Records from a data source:
=== Section Start ===

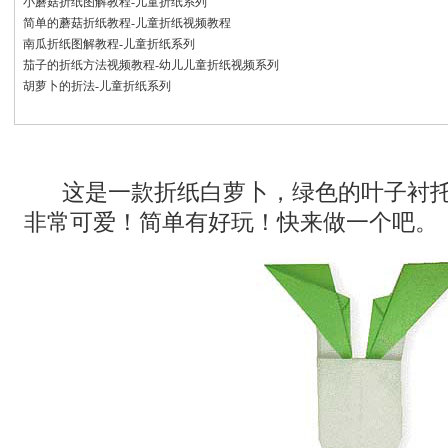
小蘑菇折纸图解教程-儿童折纸系列
简单的蘑菇折纸教程-儿童折纸视频教程
南瓜折纸图解教程-儿童折纸系列
茄子的折纸方法视频教程-幼儿儿童折纸视频系列
胡萝卜的折法-儿童折纸系列
这是一款折纸白萝卜，绿色的叶子衬托
非常可爱！简单有好玩！快来做一个吧。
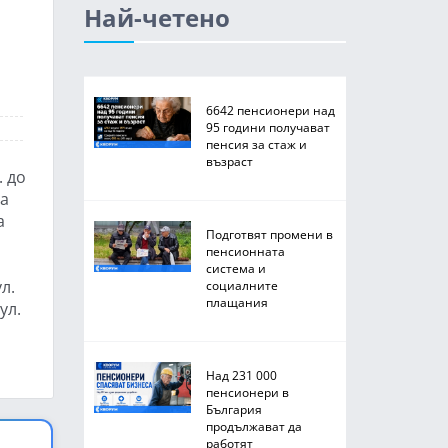
Най-четено
6642 пенсионери над
95 години получават
пенсия за стаж и
възраст
. до
на
а
Подготвят промени в
пенсионната
система и
л.
социалните
плащания
ул.
Над 231 000
пенсионери в
България
продължават да
работят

=== Section End ===

* [TASK]:
Before duplicating the entries above, strip out the pictures and keep the rest exact.

* [TASK SOLUTION]:
小蘑菇折纸图解教程-儿童折纸系列
简单的蘑菇折纸教程-儿童折纸视频教程
南瓜折纸图解教程-儿童折纸系列
茄子的折纸方法视频教程-幼儿儿童折纸视频系列
胡萝卜的折法-儿童折纸系列
这是一款折纸白萝卜，绿色的叶子衬托
非常可爱！简单有好玩！快来做一个吧。
Най-четено
6642 пенсионери над
95 години получават
пенсия за стаж и
възраст
. до
на
а
Подготвят промени в
пенсионната
система и
л.
социалните
плащания
ул.
Над 231 000
пенсионери в
България
продължават да
работят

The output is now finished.